Of the 15 state juvenile facilities in California, three have Native American sweat lodges. At the California Youth Authority’s correctional facility near Camarillo recently, several dozen young people experienced the ancient ceremony, which symbolizes a return to Mother Earth’s womb to gain strength, guidance, purification and healing.
For 90 minutes (divided into four rounds: one dedicated to the participants, another to their relatives, a third to their surroundings and the last to their ancestors), the inmates sing, beat drums, pray and sweat.

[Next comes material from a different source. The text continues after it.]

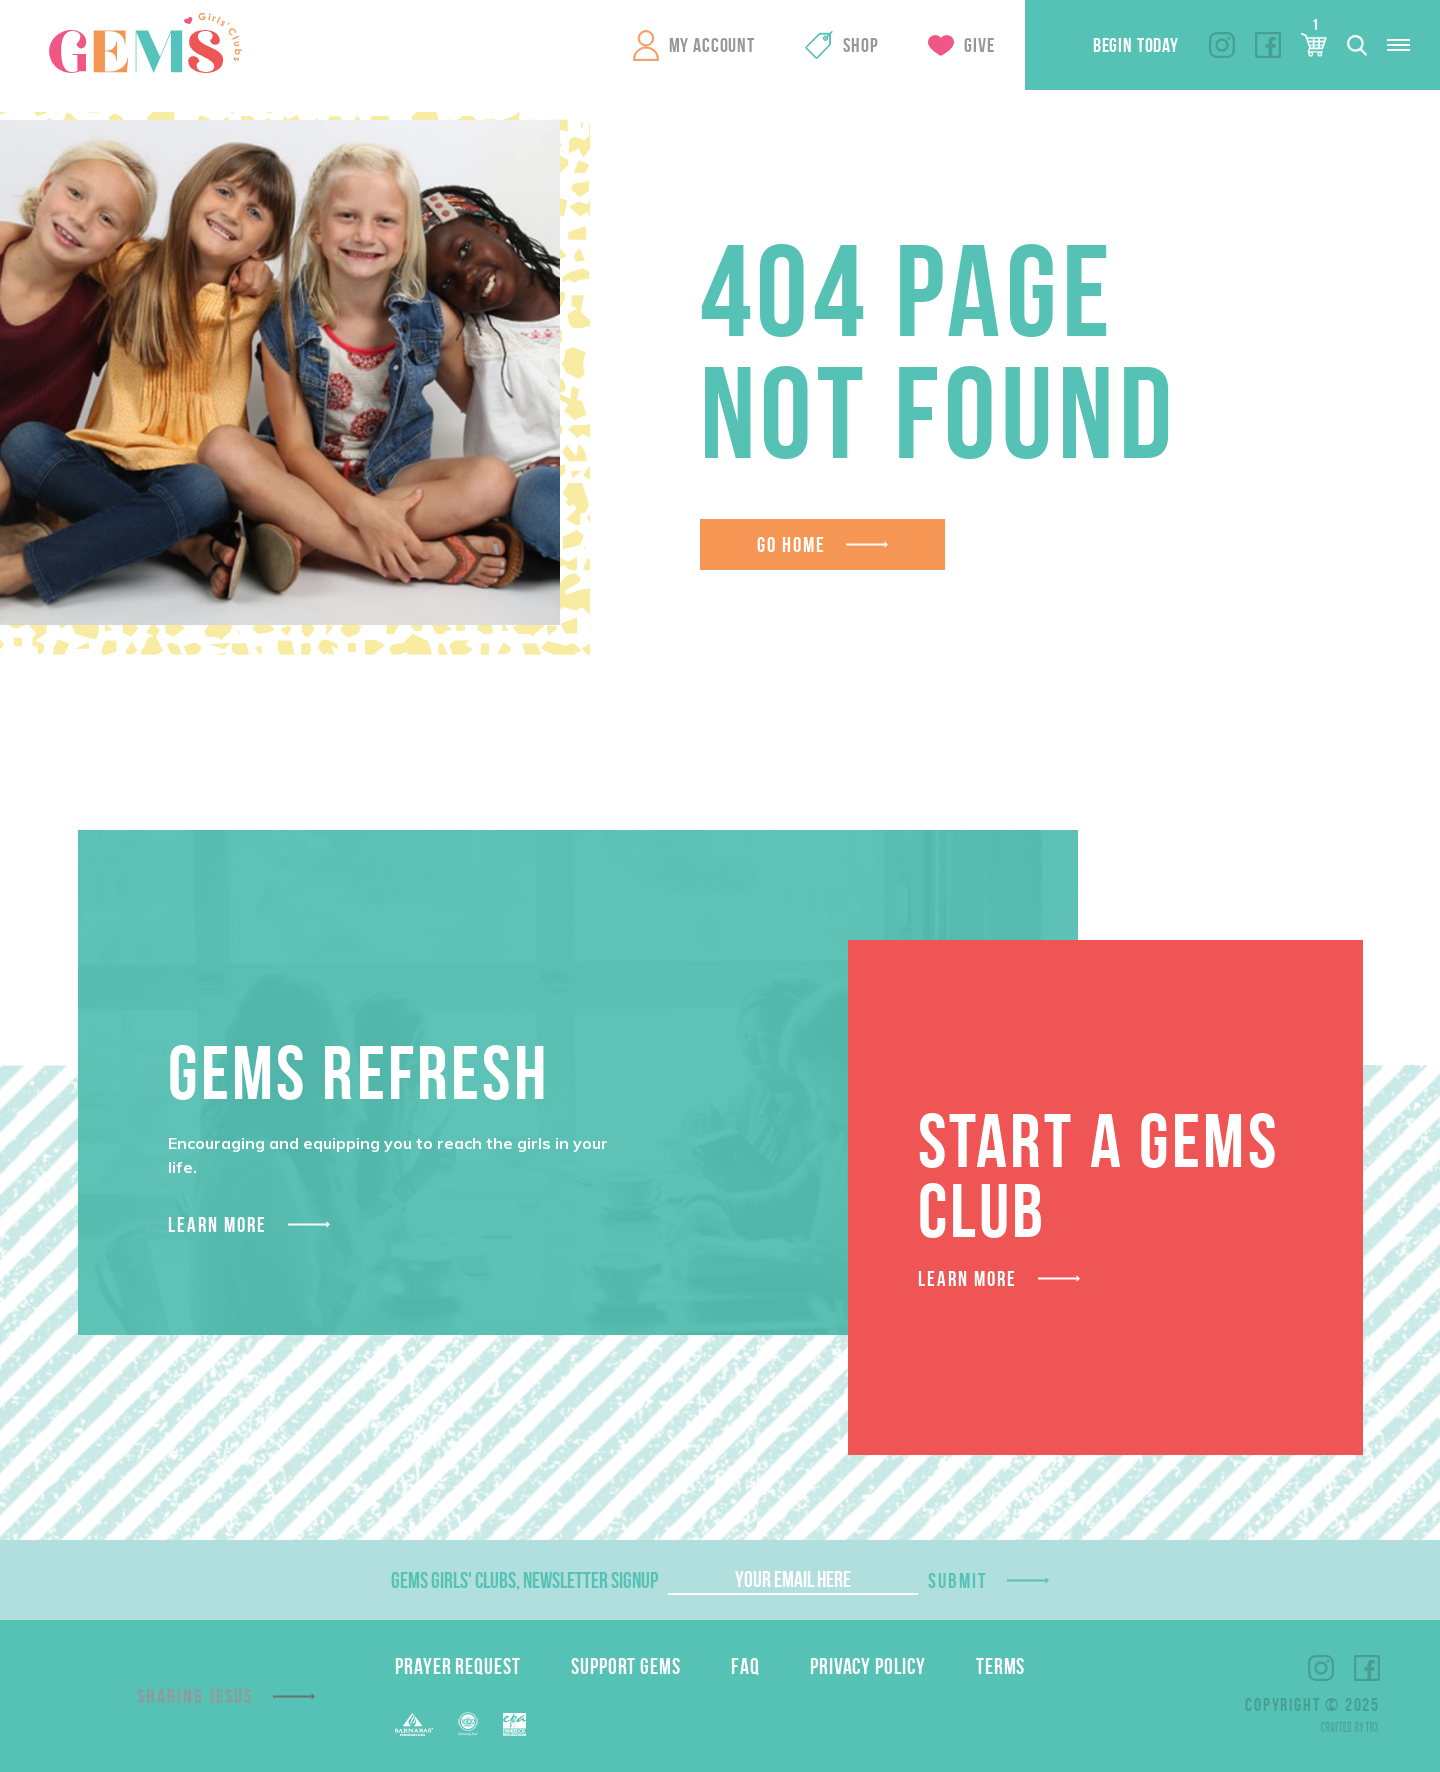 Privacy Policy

“Kids will either get their anger out or act it out,” says Josie Salinas, a Youth Authority counselor who was instrumental in opening the lodge at the facility. “This is an ancient and peaceful way to purify what’s imbalanced.”
As a group of teenage girls crawls out of the lodge, one assesses the experience.
“I know this isn’t going to change the fact that I’m in prison, but it helps me realize some reasons I got here,” she says. “It helps me think more clearly, and that’s not something I’m very good at.”